Plotting is an integral part of the data analysis process. It transforms raw data into visual representations that can reveal insights, patterns, and anomalies that might not be immediately apparent in numerical form. Let’s delve into why plotting is so crucial in understanding your data.

import numpy as np
import matplotlib.pyplot as plt

# Adjusting the concentration data for better visualization in the plot
concentration = data_stream_2d.data
concentration = np.where(
    concentration < 1e-5,
    1e-5,
    concentration)  # Setting a lower limit
concentration = np.where(
    concentration > 10**5,
    10**5,
    concentration)  # Setting an upper limit
# Uncomment the following line to plot the concentration on a logarithmic scale
# concentration = np.log10(concentration)

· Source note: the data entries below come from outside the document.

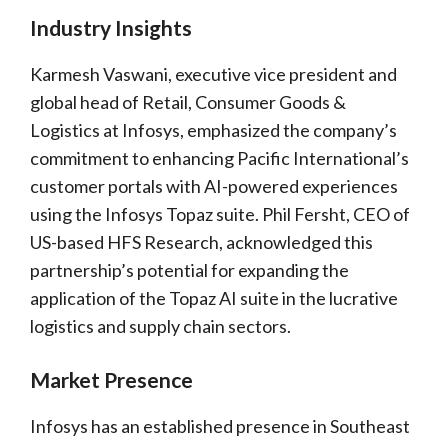
Industry Insights
Karmesh Vaswani, executive vice president and
global head of Retail, Consumer Goods &
Logistics at Infosys, emphasized the company’s
commitment to enhancing Pacific International’s
customer portals with AI-powered experiences
using the Infosys Topaz suite. Phil Fersht, CEO of
US-based HFS Research, acknowledged this
partnership’s potential for expanding the
application of the Topaz AI suite in the lucrative
logistics and supply chain sectors.
Market Presence
Infosys has an established presence in Southeast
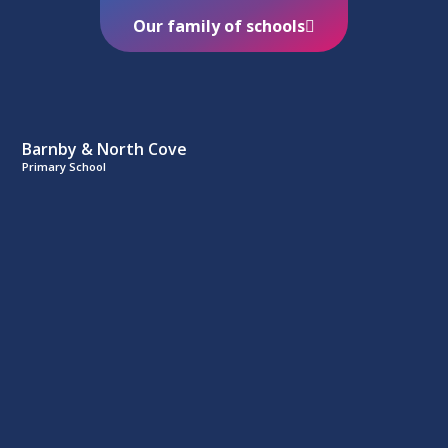
Our family of schools
Barnby & North Cove
Primary School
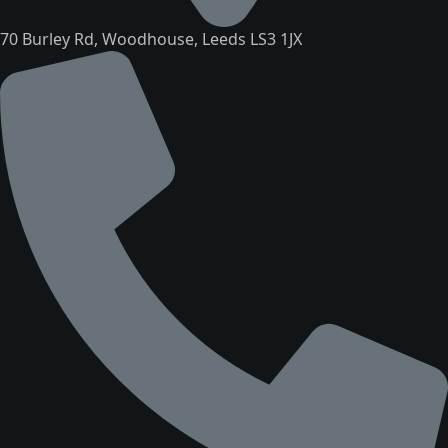
70 Burley Rd, Woodhouse, Leeds LS3 1JX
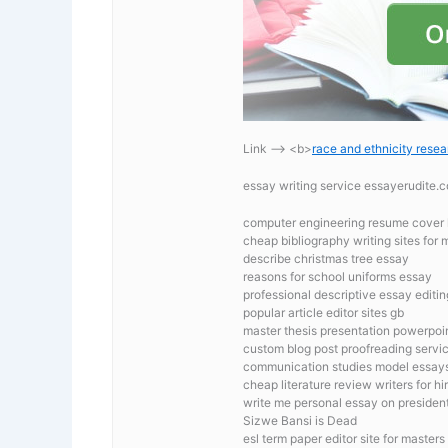
Link —-> <b>
race and ethnicity resea
essay writing service essayerudite
computer engineering resume cover l
cheap bibliography writing sites for 
describe christmas tree essay
reasons for school uniforms essay
professional descriptive essay editin
popular article editor sites gb
master thesis presentation powerpoi
custom blog post proofreading servic
communication studies model essay
cheap literature review writers for hi
write me personal essay on president
Sizwe Bansi is Dead
esl term paper editor site for masters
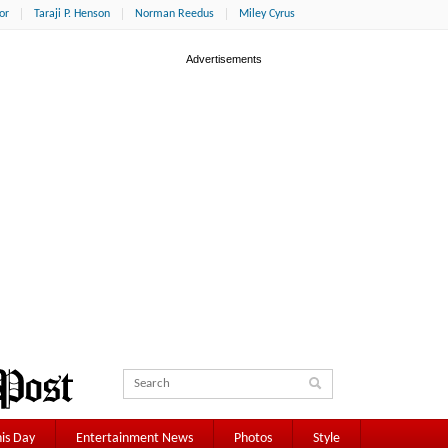
or
Taraji P. Henson
Norman Reedus
Miley Cyrus
is Day
Entertainment News
Photos
Style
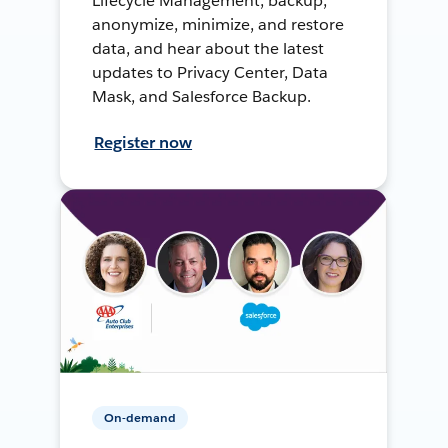
Lifecycle Management, backup,
anonymize, minimize, and restore
data, and hear about the latest
updates to Privacy Center, Data
Mask, and Salesforce Backup.
Register now
On-demand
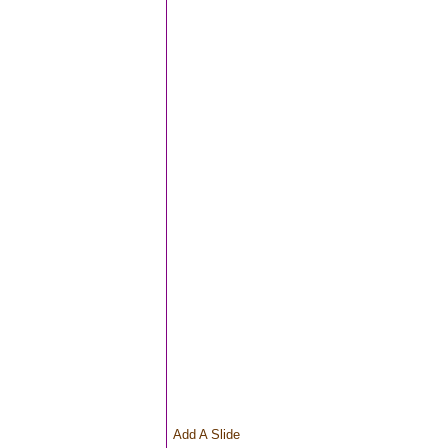
Add A Slide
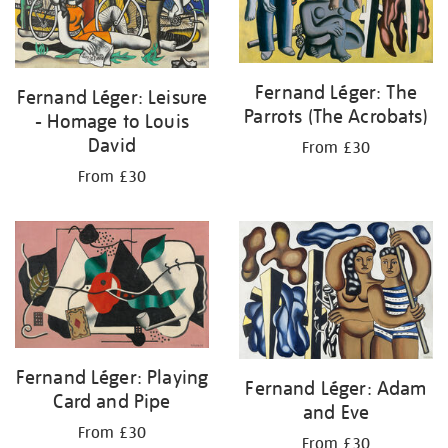
Fernand Léger: The
Fernand Léger: Leisure
Parrots (The Acrobats)
- Homage to Louis
David
From £30
From £30
Fernand Léger: Playing
Fernand Léger: Adam
Card and Pipe
and Eve
From £30
From £30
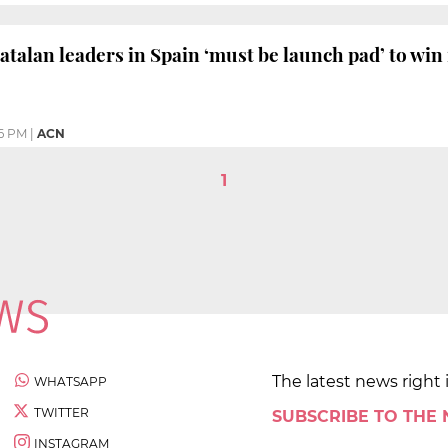
Catalan leaders in Spain ‘must be launch pad’ to win
06 PM
|
ACN
1
The latest news right 
WHATSAPP
TWITTER
SUBSCRIBE TO THE
INSTAGRAM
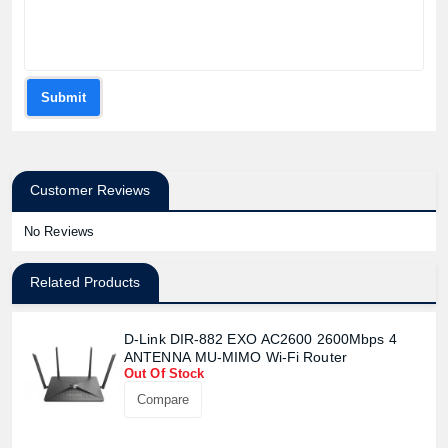
Submit
Customer Reviews
No Reviews
Related Products
D-Link DIR-882 EXO AC2600 2600Mbps 4
ANTENNA MU-MIMO Wi-Fi Router
Out Of Stock
Compare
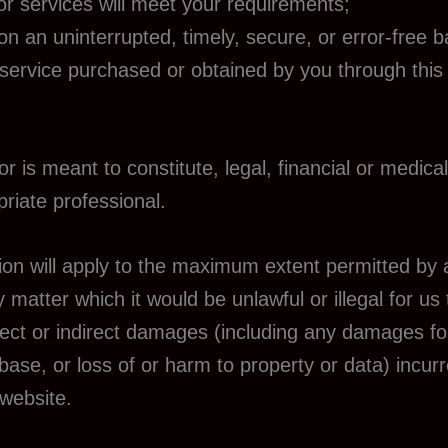
or services will meet your requirements;
 on an uninterrupted, timely, secure, or error-free b
 service purchased or obtained by you through this
r is meant to constitute, legal, financial or medical
riate professional.
tion will apply to the maximum extent permitted by ap
 matter which it would be unlawful or illegal for us to
irect or indirect damages (including any damages for
base, or loss of or harm to property or data) incurr
 website.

# Creating a figure and axis for the contour plot
fig, ax = plt.subplots(1, 1)

# Creating the contour plot
# X-axis: Time data in datetime64 format from data_stream_2d
# Y-axis: Particle sizes (diameter in nm) converted from the header strings to floats
# Z-axis: Concentration data
plt.contourf(
    data_stream_2d.datetime64,  # Time data
    data_stream_2d.header_float,  # Particle sizes
    concentration.T,  # Concentration data, transposed for correct orientation
    cmap=plt.cm.PuBu_r,  # Color map for the plot
    levels=50  # Number of contour levels
)

# Setting the y-axis to logarithmic scale for better visualization of size
# distribution
plt.yscale('log')

# Rotating the x-axis labels for better readability
plt.tick_params(rotation=35)

# Setting labels for the x-axis and y-axis
ax.set_xlabel("Time (UTC)")
ax.set_ylabel('Diameter (nm)')

# Adding a color bar to indicate concentration levels
plt.colorbar(label='Concentration dN/dlog(Dp) [#/cm³]', ax=ax)

# Displaying the plot
plt.show()

# Adjusting the layout to ensure all elements of the plot are clearly visible
fig.tight_layout()

../../_images/a075b78473e9a83c3f79a08f5a5f5e142fb62e27bf15d301576b52da7ec6f591.png

Summary of Loading Data Part 2#

In this section, we delved into the process of loading and handling 2-dimensional data, focusing on a size distribution dataset. We walked through several crucial steps, providing a comprehensive guide to managing and visualizing complex data structures. Here’s a recap of what we covered:

Setting the Working Path: We began by establishing the working directory for our data, a foundational step in ensuring our scripts access the correct files.
Loading the Data: Using the loader module, we demonstrated how to import raw data from a file, setting the stage for further processing.
Formatting the Data: We then tackled the challenge of formatting 2-dimensional data, extracting size bins as headers, and preparing the dataset for analysis.
Initial Plotting: To get a preliminary understanding of our data, we created initial plots. This step is crucial for visually inspecting the data and confirming its integrity.
Generating the Settings Dictionary: We utilized the settings_generator to create settings dictionaries for both 1-dimensional and 2-dimensional data. This streamlines the data loading process, especially for complex datasets.
Loading Data with the Interface: We showcased how to use the loader interface to efficiently load data using the predefined settings, emphasizing the ease and efficiency it brings to the data loading process.
Advanced Plotting of the Data Stream: Lastly, we explored more advanced data visualization techniques, including creating contour plots. This allowed us to visualize how particle concentration varied across different sizes and times, offering valuable insights into our dataset.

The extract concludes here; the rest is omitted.